Il Governo ha cercato ieri di minimizzare, mentre il responsabile-ombra laburista delle politiche Brexit, Keir Starmer ha accusato il Governo di “disonestà” e “irresponsabilità” per avere nascosto alla opinione pubblica queste informazioni estremamente delicate. D’altronde credo che nessuno, compresi gli stessi fautori della Brexit, contesti il fatto, sostenuto da oltre il 90% degli esperti, che la Brexit nuocerà all’economia del Paese. Tutto sta capire quanto e, in particolare, quanto a lungo, dato che è sul lungo termine che divergono le interpretazioni delle due chiese ideologiche. Secondo i fautori dalla Brexit fra qualche anno sara’ tutto rose e fiori, mentre secondo i remainer il Paese subirà un danno permanente che ridurrà la prosperità del Paese.

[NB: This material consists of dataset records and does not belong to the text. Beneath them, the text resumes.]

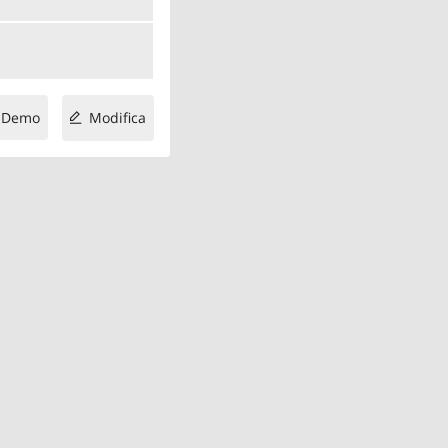
Demo
Modifica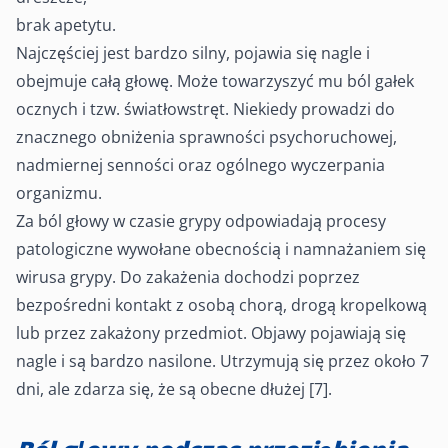
brak apetytu.
Najczęściej jest bardzo silny, pojawia się nagle i
obejmuje całą głowę. Może towarzyszyć mu ból gałek
ocznych i tzw. światłowstręt. Niekiedy prowadzi do
znacznego obniżenia sprawności psychoruchowej,
nadmiernej senności oraz ogólnego wyczerpania
organizmu.
Za ból głowy w czasie grypy odpowiadają procesy
patologiczne wywołane obecnością i namnażaniem się
wirusa grypy. Do zakażenia dochodzi poprzez
bezpośredni kontakt z osobą chorą, drogą kropelkową
lub przez zakażony przedmiot. Objawy pojawiają się
nagle i są bardzo nasilone. Utrzymują się przez około 7
dni, ale zdarza się, że są obecne dłużej [7].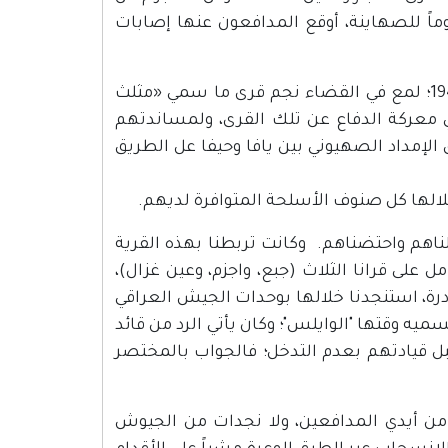
ً للصهاينة، أوقع المدافعون عنها إصابات
في الأشهر الثلاثة التي أعقبت سقوط حيفا في 22 نيسان من عام 1948؛ لمع في القضاء نجم قرى ما سمي «مثلث
في معركة الدفاع عن تلك القرى، ولمساندتهم
لإمداد الصهيوني بين يافا وحيفا عل الطريق
الها كل صنوف الأسلحة المتوافرة لديهم.
ى "اجزم"، واستقبلناهم واحتضناهم. وكانت تربطنا بهذه القرية
لى قرانا الثلاث (جبع، واجزم، وعين غزال)،
رة، استنجدنا خلالها بوحدات الجيش العراقي
ميه وقتها "الوايلس"؛ وكان يأتي الرد من قائد
 قبل قيادتهم بعدم التدخل؛ فالجواب بالمختصر
من أيدي المدافعين، ولا نجدات من الجيوش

D’altronde quella vicenda che è cominciata con una disinvolta e avventata scommessa di David Cameron ed è uscita oggi di controllo, pone un dilemma insolubile su cui si è chiamati a scegliere. Da un lato onorare il risultato del referendum del giugno 2016 a costo di danneggiare seriamente l’economia del Paese ma salvare la fiducia nel sistema politico o d’altra parte salvare l’economia ma creare una ferita profonda nel corpo del Paese, sfiducia nelle istituzioni e rischio di disordini sociali. Dalla ostinata opposizione mostrata da molti remainer e dalla resistenza passiva di molti parlamentari, oltre che dalla ribellione nella stessa casa dei conservatori, un’implementazione del risultato della Brexit non calmerà però i remainer, specialmente coloro che saranno danneggiati e alzeranno la voce, ma almeno seguirebbe il naturale iter democratico e non si presterebbe a contestazioni che comunque avverrebbero in caso si facesse un nuovo referendum che verrebbe vinto di misura questa volta dai remainer.
Insomma, la situazione è ormai così incandescente che si deve scegliere tra salvare le istituzioni democratiche o l’economia e in questo caso potrebbe rivelarsi più saggio seguire la prima strada. Boris Johnson in questo ambito sta tirando dritto mantenendo il parlamento sospeso, promettendo in cambio di impegnarsi a presentare un nuovo accordo con Bruxelles. L’enfasi sull’accordo a Downing Street sta crescendo e l’impressione che si sta cogliendo è che forse si potrebbe trovare una soluzione al nodo della frontiera del Nord Irlanda grazie a un ammorbidimento degli unionisti dell’Ulster che si stanno rendendo conto che la loro cocciutaggine potrebbe portare tutti alla rovina. Boris Johnson da istrione quale è potrebbe agitare le carte come un prestidigitatore e presentare un nuovo grande accordo, anche se poco cambiato rispetto a quello della May, pur di chiudere la partita. Nell’opinione pubblica ormai cresce l’impazienza di farla finita una volta per tutte e Johnson potrebbe emergere come l’uomo del destino. A questo punto potrebbe indire elezioni e sulla scia del successo dell’accordo potrebbe fare il pieno di voti. La stessa UE ha ormai tutto l’interesse di mettere alle spalle il caso britannico, che porterebbe grane nuove anche nel caso improbabile in cui un referendum venisse votato e vinto dai remainer. Un Paese membro diviso e tormentato resterebbe altamente infettivo e poco gestibile. Meglio lasciarlo in quarantena per un poco di anni a mollo tra le acque dell’Atlantico.